As a church denomination grows, it needs to develop structures to support itself: full-time ministers, training, buildings, governing bodies etc. However, the larger the church becomes, the greater effort is needed on maintaining the institutional structures; thus, less effort is available for conversion and recruitment.
The model predicts that growth comes to a halt and that without interventions to dismantle some denominational institutionalism, the church denomination eventually dies due to institutionalised lethargy.
This is a sociological model whose purpose is to understand church growth and decline using principles from the sociology of organisations and religion.
For more model details see Assumptions and Parameters.
As a church denomination grows, resources are needed to support its organisational structure. Such resources, once set up, need to be maintained. They may acquire their own reasons to exist and lose their connection with the church’s recruitment and conversion mission. It follows that the resources tend to be easy to construct but hard to dismantle. Thus, they continue to be maintained long after their usefulness to the mission has waned. They cannot be easily scaled back just because the numbers in church decline.
The greater these institutional resources, the more institutionalised the church. This will be represented by a single soft variable “Institutionalism”.
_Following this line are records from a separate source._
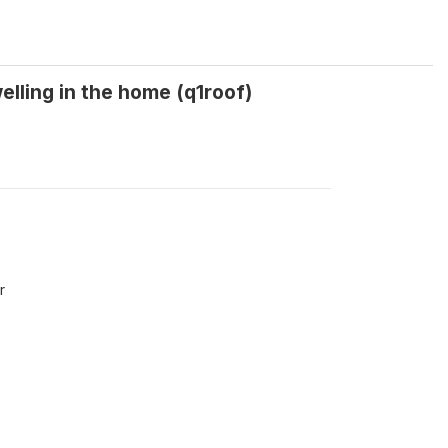
elling in the home (q1roof)
r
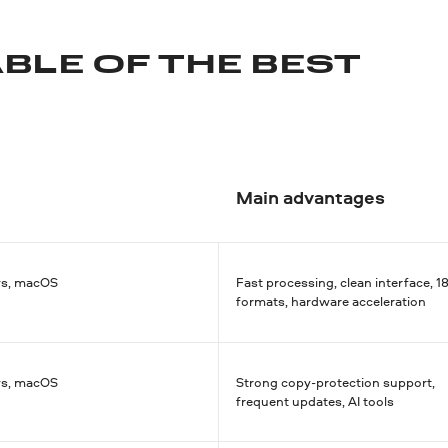
BLE OF THE BEST
Main advantages
s, macOS
Fast processing, clean interface, 1
formats, hardware acceleration
s, macOS
Strong copy-protection support,
frequent updates, AI tools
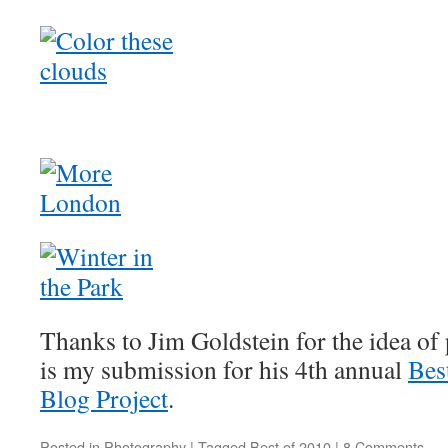
Thanks to Jim Goldstein for the idea of 
is my submission for his 4th annual
Bes
Blog Project
.
Posted in
Photography
|
Tagged
Best of 2010
|
8 Comments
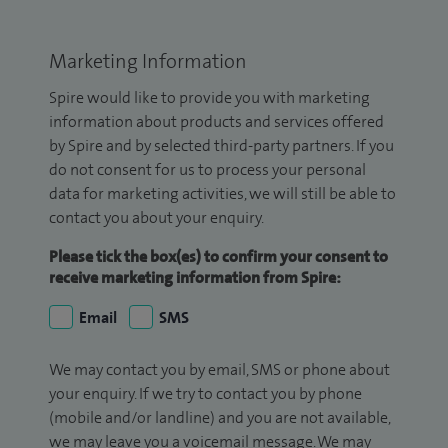
Marketing Information
Spire would like to provide you with marketing
information about products and services offered
by Spire and by selected third-party partners. If you
do not consent for us to process your personal
data for marketing activities, we will still be able to
contact you about your enquiry.
Please tick the box(es) to confirm your consent to
receive marketing information from Spire:
Email
SMS
We may contact you by email, SMS or phone about
your enquiry. If we try to contact you by phone
(mobile and/or landline) and you are not available,
we may leave you a voicemail message. We may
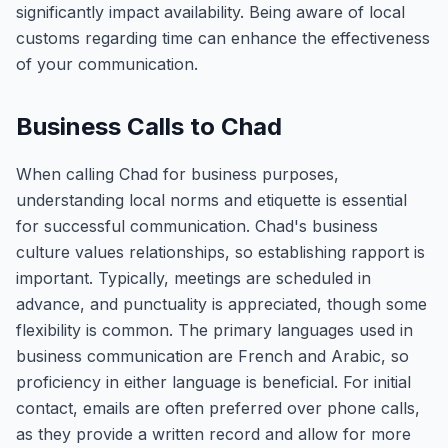
significantly impact availability. Being aware of local
customs regarding time can enhance the effectiveness
of your communication.
Business Calls to Chad
When calling Chad for business purposes,
understanding local norms and etiquette is essential
for successful communication. Chad's business
culture values relationships, so establishing rapport is
important. Typically, meetings are scheduled in
advance, and punctuality is appreciated, though some
flexibility is common. The primary languages used in
business communication are French and Arabic, so
proficiency in either language is beneficial. For initial
contact, emails are often preferred over phone calls,
as they provide a written record and allow for more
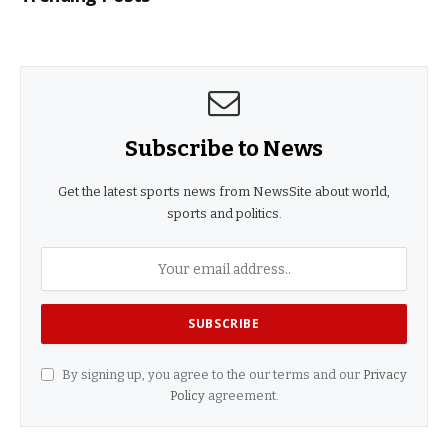
Subscribe to News
Get the latest sports news from NewsSite about world,
sports and politics.
By signing up, you agree to the our terms and our
Privacy
Policy
agreement.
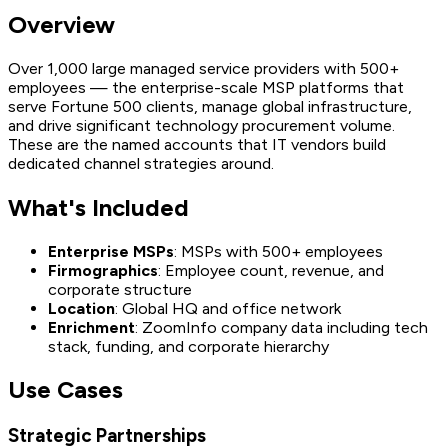
Overview
Over 1,000 large managed service providers with 500+
employees — the enterprise-scale MSP platforms that
serve Fortune 500 clients, manage global infrastructure,
and drive significant technology procurement volume.
These are the named accounts that IT vendors build
dedicated channel strategies around.
What's Included
Enterprise MSPs
: MSPs with 500+ employees
Firmographics
: Employee count, revenue, and
corporate structure
Location
: Global HQ and office network
Enrichment
: ZoomInfo company data including tech
stack, funding, and corporate hierarchy
Use Cases
Strategic Partnerships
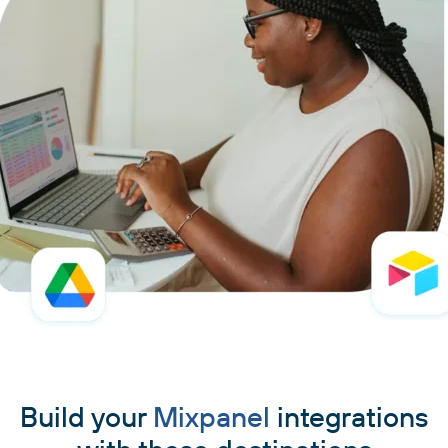
Build your
Mixpanel
integrations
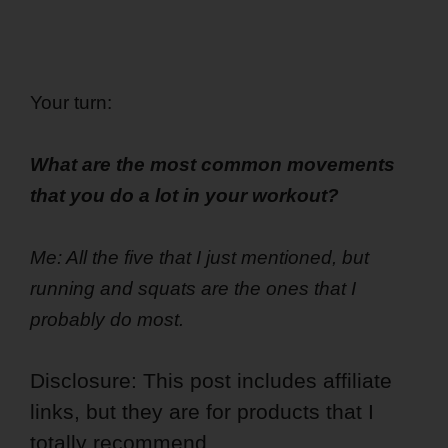
Your turn:
What are the most common movements
that you do a lot in your workout?
Me: All the five that I just mentioned, but
running and squats are the ones that I
probably do most.
Disclosure: This post includes affiliate
links, but they are for products that I
totally recommend.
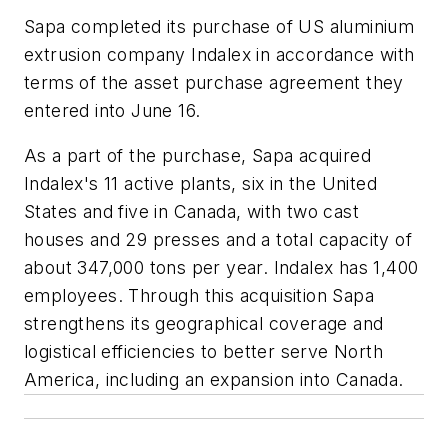
Sapa completed its purchase of US aluminium
extrusion company Indalex in accordance with
terms of the asset purchase agreement they
entered into June 16.
As a part of the purchase, Sapa acquired
Indalex's 11 active plants, six in the United
States and five in Canada, with two cast
houses and 29 presses and a total capacity of
about 347,000 tons per year. Indalex has 1,400
employees. Through this acquisition Sapa
strengthens its geographical coverage and
logistical efficiencies to better serve North
America, including an expansion into Canada.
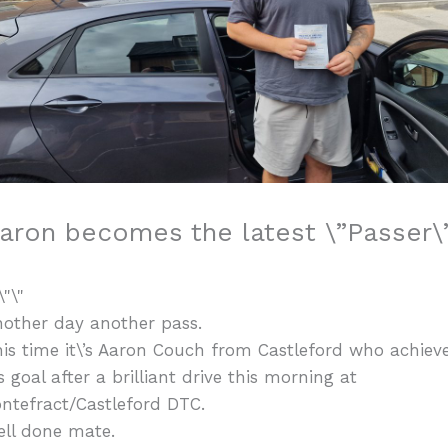
aron becomes the latest \”Passer\”
other day another pass.
is time it\’s Aaron Couch from Castleford who achiev
s goal after a brilliant drive this morning at
ntefract/Castleford DTC.
ell done mate.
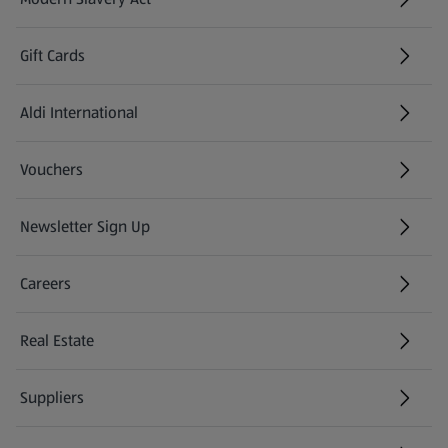
(opens in a new tab)
Gift Cards
Aldi International
(opens in a new tab)
Vouchers
Newsletter Sign Up
(opens in a new tab)
Careers
(opens in a new tab)
Real Estate
Suppliers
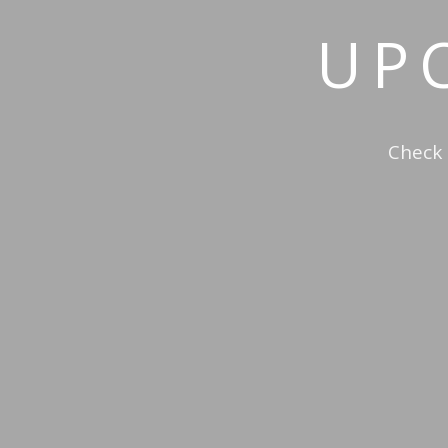
UP
Check 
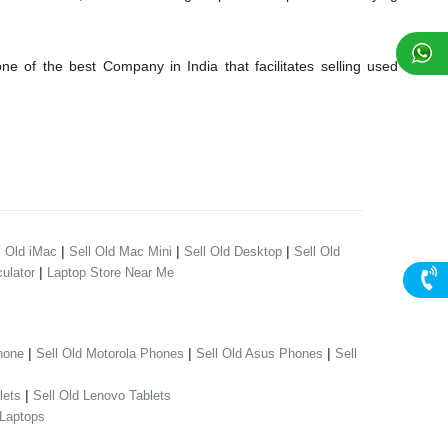
 of the best Company in India that facilitates selling used
|
|
|
l Old iMac
Sell Old Mac Mini
Sell Old Desktop
Sell Old
|
ulator
Laptop Store Near Me
|
|
|
hone
Sell Old Motorola Phones
Sell Old Asus Phones
Sell
|
lets
Sell Old Lenovo Tablets
 Laptops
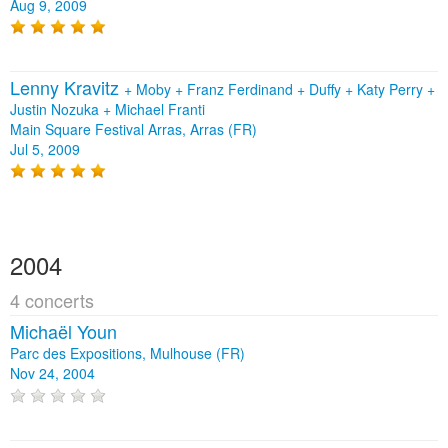
Aug 9, 2009
Lenny Kravitz
+
Moby
+
Franz Ferdinand
+
Duffy
+
Katy Perry
+
Justin Nozuka
+
Michael Franti
Main Square Festival Arras, Arras (FR)
Jul 5, 2009
2004
4 concerts
Michaël Youn
Parc des Expositions, Mulhouse (FR)
Nov 24, 2004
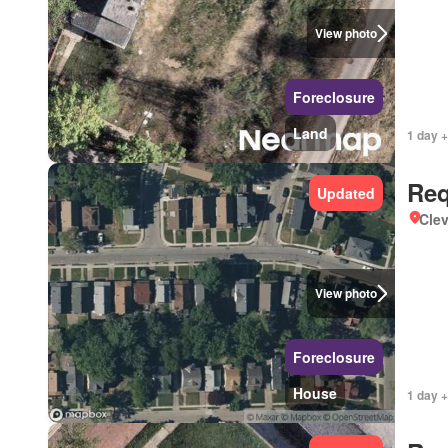
View photo
Foreclosure
Land
1 day +
Req
Updated
Clev
View photo
Foreclosure
House
1 day +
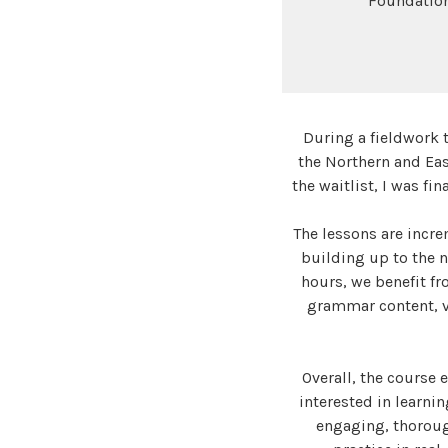
Foundation
During a fieldwork tr
the Northern and Eas
the waitlist, I was fi
The lessons are incre
building up to the 
hours, we benefit fr
grammar content, vo
Overall, the course
interested in learni
engaging, thorough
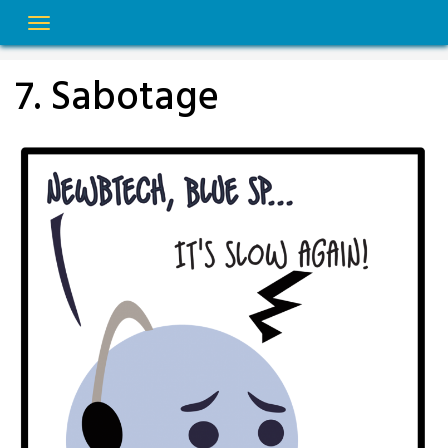
Skip
to
content
7. Sabotage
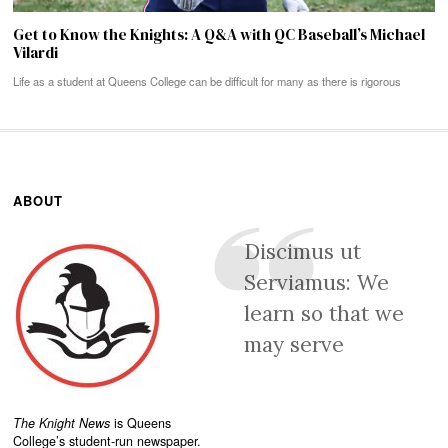
Get to Know the Knights: A Q&A with QC Baseball’s Michael
Vilardi
Life as a student at Queens College can be difficult for many as there is rigorous
ABOUT
Discimus ut
Serviamus: We
learn so that we
may serve
The Knight News
is Queens
College’s student-run newspaper.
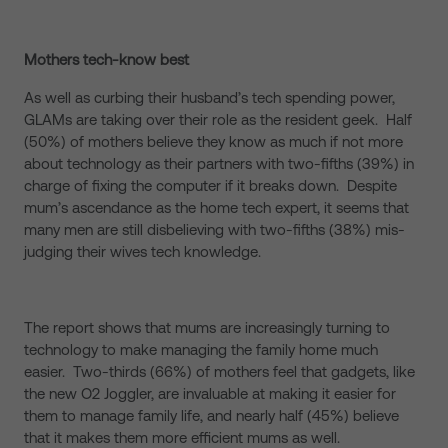
Mothers tech-know best
As well as curbing their husband’s tech spending power,
GLAMs are taking over their role as the resident geek. Half
(50%) of mothers believe they know as much if not more
about technology as their partners with two-fifths (39%) in
charge of fixing the computer if it breaks down. Despite
mum’s ascendance as the home tech expert, it seems that
many men are still disbelieving with two-fifths (38%) mis-
judging their wives tech knowledge.
The report shows that mums are increasingly turning to
technology to make managing the family home much
easier. Two-thirds (66%) of mothers feel that gadgets, like
the new O2 Joggler, are invaluable at making it easier for
them to manage family life, and nearly half (45%) believe
that it makes them more efficient mums as well.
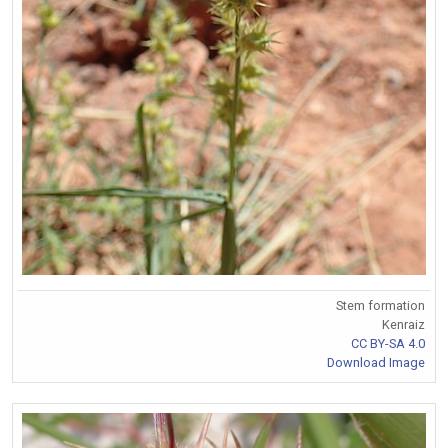
Stem formation
Kenraiz
CC BY-SA 4.0
Download Image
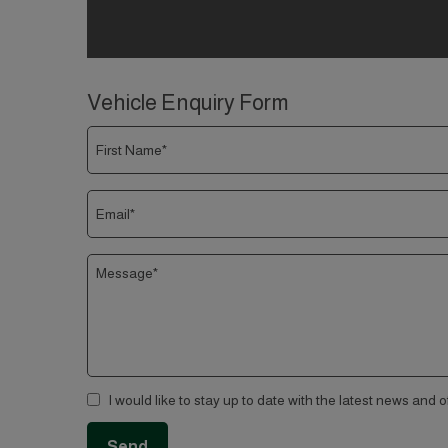
Vehicle Enquiry Form
I would like to stay up to date with the latest news and 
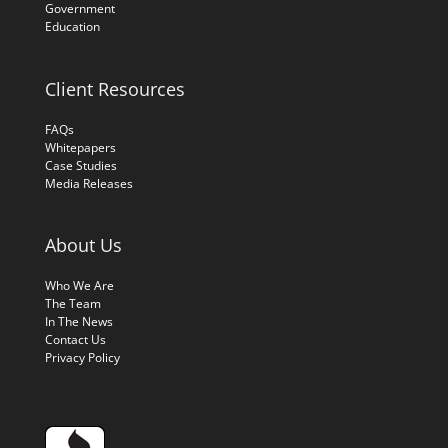
Government
Education
Client Resources
FAQs
Whitepapers
Case Studies
Media Releases
About Us
Who We Are
The Team
In The News
Contact Us
Privacy Policy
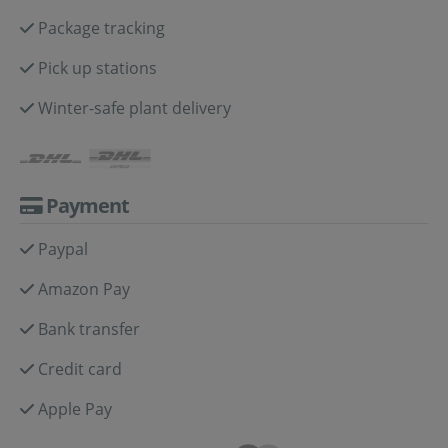
Package tracking
Pick up stations
Winter-safe plant delivery
Payment
Paypal
Amazon Pay
Bank transfer
Credit card
Apple Pay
Examples of institutional resources include physical buildings, the number of paid ministers, requirements for ministerial training, centralised leadership and the expectations of full members. A more complete list is on the Further Model Details page.
System Dynamics Model
Unbelievers are added to the church according to the size of the church (R1) but reduced according to institutionalism (B2), figure 1. Church members leave at a constant rate per person (B1). Institutionalism is generated according to the size of the church (B2). Institutionalism is easier to generate as it grows (R2) but becomes harder to produce as it approaches capacity (B3). Attempts to reduce institutionalism occur at a constant per capita rate (B4).
The leaving feedback loop B1 has a constant impact. However, because loop B2 reduces the recruitment effectiveness of the church members, the reinforcing loop R1 has a diminishing impact on recruitment. The limit to church growth is reached when the recruitment rate matches the leaving rate, after which the church declines.
Scope of Applicability
The Institutional Model is applied to a whole denomination, or a collection of national denominations, and is less applicable to an individual congregation. It is similar in form to the Self-Enhancing Resource Model that models limits to congregational growth.
Results of the Institutional Model
Church starts by growing (R1), with institutionalism also growing (B2 and R2), see figure 2. However, church growth slows as the impact of B2 reduces that of R1. Church growth slows as the impact of R1 falls below the combined impacts of B1 and B2. Eventually, recruitment falls below the leaving rate and church declines, curve 1, figure 2. Without intervention, then institutionalism declines too slowly to prevent the church from becoming extinct, curve 2.